— Data supplied —
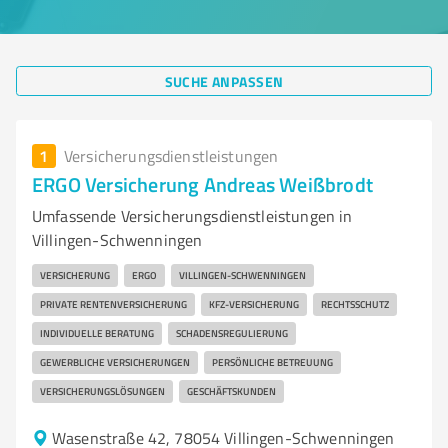
SUCHE ANPASSEN
1
Versicherungsdienstleistungen
ERGO Versicherung Andreas Weißbrodt
Umfassende Versicherungsdienstleistungen in
Villingen-Schwenningen
VERSICHERUNG
ERGO
VILLINGEN-SCHWENNINGEN
PRIVATE RENTENVERSICHERUNG
KFZ-VERSICHERUNG
RECHTSSCHUTZ
INDIVIDUELLE BERATUNG
SCHADENSREGULIERUNG
GEWERBLICHE VERSICHERUNGEN
PERSÖNLICHE BETREUUNG
VERSICHERUNGSLÖSUNGEN
GESCHÄFTSKUNDEN
Wasenstraße 42, 78054 Villingen-Schwenningen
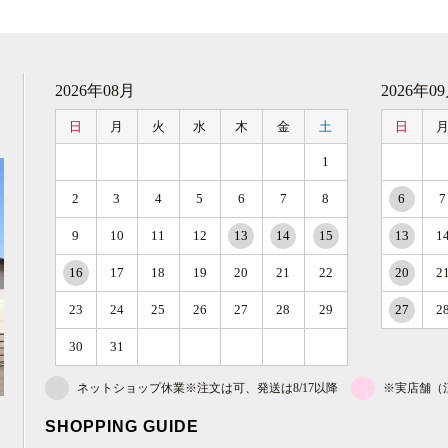
2026年08月
2026年0
日
月
火
水
木
金
土
日
1
2
3
4
5
6
7
8
6
7
9
10
11
12
13
14
15
13
1
16
17
18
19
20
21
22
20
2
23
24
25
26
27
28
29
27
2
30
31
ネットショップ休業※注文は可、発送は8/17以降
※実店舗（
SHOPPING GUIDE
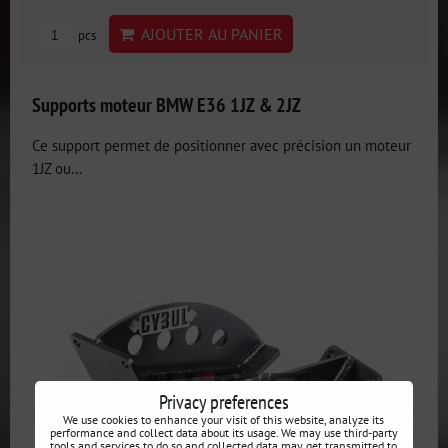
AJOUTER AU PANIER
pcs
Supports moteur BMW E36 1JZ & 2JZ
Ce support permet de positionner avec précision un moteur
1JZ ou...
Privacy preferences
We use cookies to enhance your visit of this website, analyze its
performance and collect data about its usage. We may use third-party
tools and services to do so and collected data may get transmitted to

— Exercise prompt —
Write down all the entries exactly, but not the pictures they hold.

— Response for this exercise —
SUCHE ANPASSEN
1
Versicherungsdienstleistungen
ERGO Versicherung Andreas Weißbrodt
Umfassende Versicherungsdienstleistungen in
Villingen-Schwenningen
VERSICHERUNG
ERGO
VILLINGEN-SCHWENNINGEN
PRIVATE RENTENVERSICHERUNG
KFZ-VERSICHERUNG
RECHTSSCHUTZ
INDIVIDUELLE BERATUNG
SCHADENSREGULIERUNG
GEWERBLICHE VERSICHERUNGEN
PERSÖNLICHE BETREUUNG
VERSICHERUNGSLÖSUNGEN
GESCHÄFTSKUNDEN
Wasenstraße 42, 78054 Villingen-Schwenningen
2026年08月
2026年0
日
月
火
水
木
金
土
日
1
2
3
4
5
6
7
8
6
7
9
10
11
12
13
14
15
13
1
16
17
18
19
20
21
22
20
2
23
24
25
26
27
28
29
27
2
30
31
ネットショップ休業※注文は可、発送は8/17以降
※実店舗（
SHOPPING GUIDE
AJOUTER AU PANIER
pcs
Supports moteur BMW E36 1JZ & 2JZ
Ce support permet de positionner avec précision un moteur
1JZ ou...
Privacy preferences
We use cookies to enhance your visit of this website, analyze its
performance and collect data about its usage. We may use third-party
tools and services to do so and collected data may get transmitted to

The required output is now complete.